Applying those common law principles to the evidentiary record on which the district court based its grant of summary judgment, the Ninth Circuit concluded that “there are genuine issues of material fact as to whether the moderators are LiveJournal’s agents.” These genuine issues of material fact included questions of whether ONTD’s moderators were acting (1) on the actual authority of LiveJournal (“[a]lthough LiveJournal calls the moderators ‘volunteers’… [t]here is evidence in the record that LiveJournal gave moderators express directions about their screening functions, including criteria for accepting or rejecting posts”); (2) on the apparent authority of LiveJournal (“Mavrix presented evidence that LiveJournal users may have reasonably believed that the moderators had authority to act for LiveJournal”); and (3) under the control of LiveJournal (“[e]vidence presented by Mavrix shows that LiveJournal maintains significant control over ONTD and its moderators”). All these considerations caused the court to conclude that “[f]rom the evidence currently in the record, reasonable jurors could conclude that an agency relationship existed” and to reverse the district court’s grant of summary judgment.
The Ninth Circuit also pointed out that if there is a finding of agency on remand, “the factfinder must [then] assess whether Mavrix’s photographs were indeed posted at the direction of the users in light of the moderators’ role in screening and posting the photographs” or whether ONTD’s moderators only performed “accessibility enhancing” functions for users. If there is no finding of agency on remand and LiveJournal successfully proves Section 512(c)’s threshold requirement that the ONTD posts were “at the direction of the user,” the other requirements that LiveJournal would have to prove to establish the Section 512(c) defense would be “lack of knowledge of infringements and lack of any financial benefit from infringement that it had the right and ability to control.”
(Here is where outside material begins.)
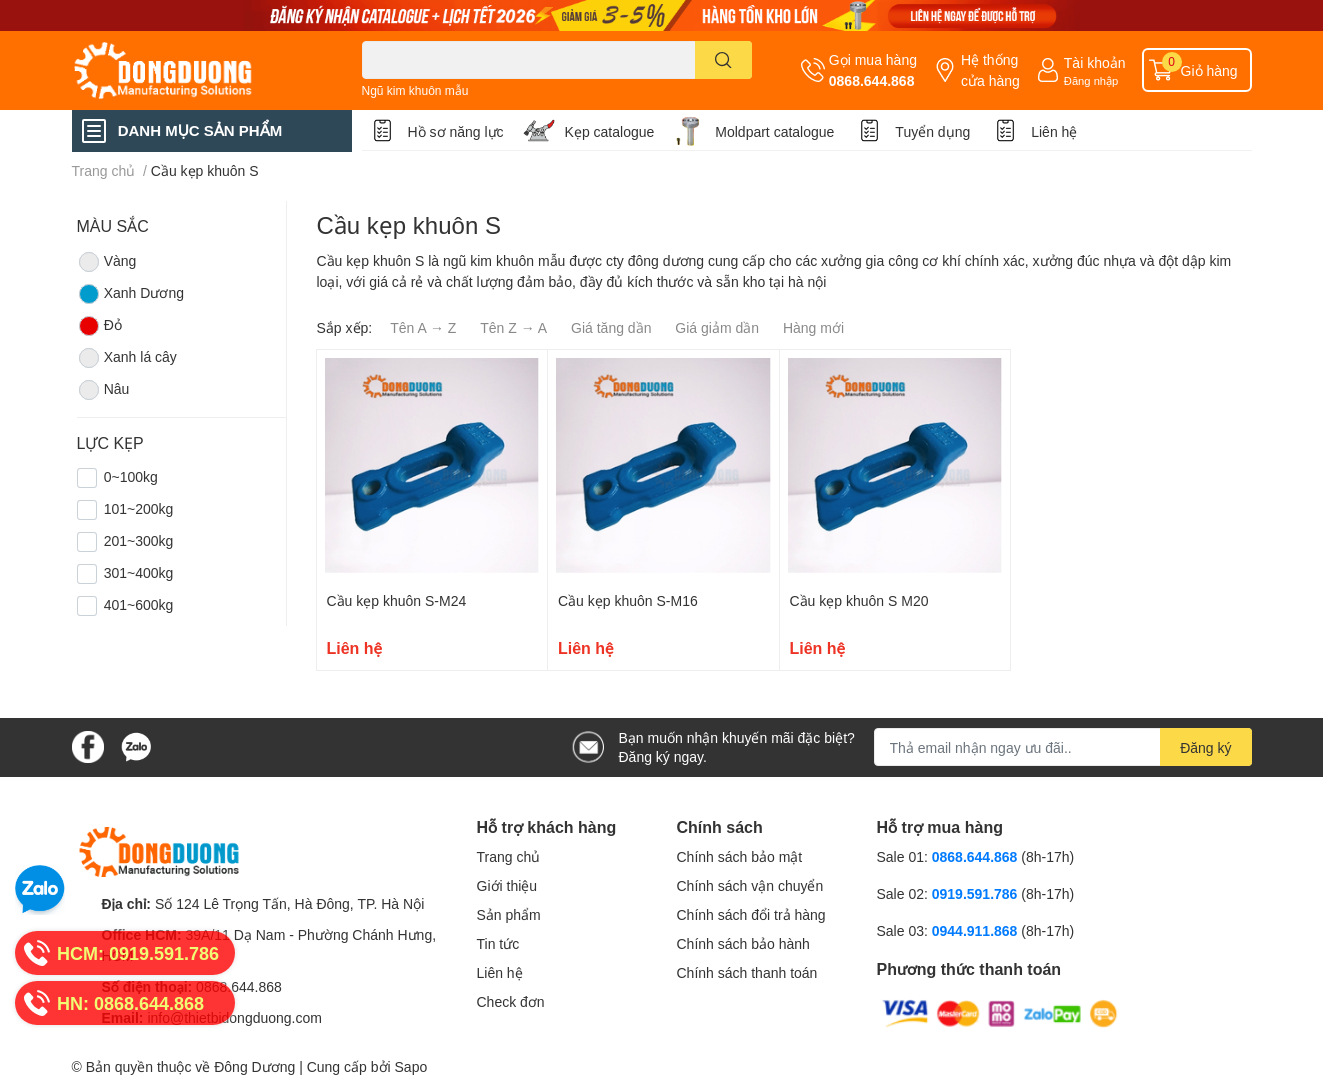 This screenshot has height=1085, width=1323. I want to click on Xanh lá cây, so click(127, 358).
Motion for Rehearing En Banc
On May 5, 2017, LiveJournal filed a motion for rehearing en banc with the Ninth Circuit, arguing that the panel decision “dramatically reshapes” the Section 512(c) safe harbor because it “creates an enormous cloud of uncertainty for service providers, who necessarily (and laudably) want to screen what is posted, in order to protect against unsavory or illegal material such as spam, pornographic content and copyright-infringing materials …. Ironically, the panel’s decision punishes those who seek to root out copyright infringement.” LiveJournal also argued that the panel misread the wording and meaning of Section 512(c), improperly substituting the word “posted” for “storage” in connection with what must be “at the direction of the user,” thereby changing the statute’s meaning to contradict controlling case law. A decision on the rehearing motion is expected in the near future.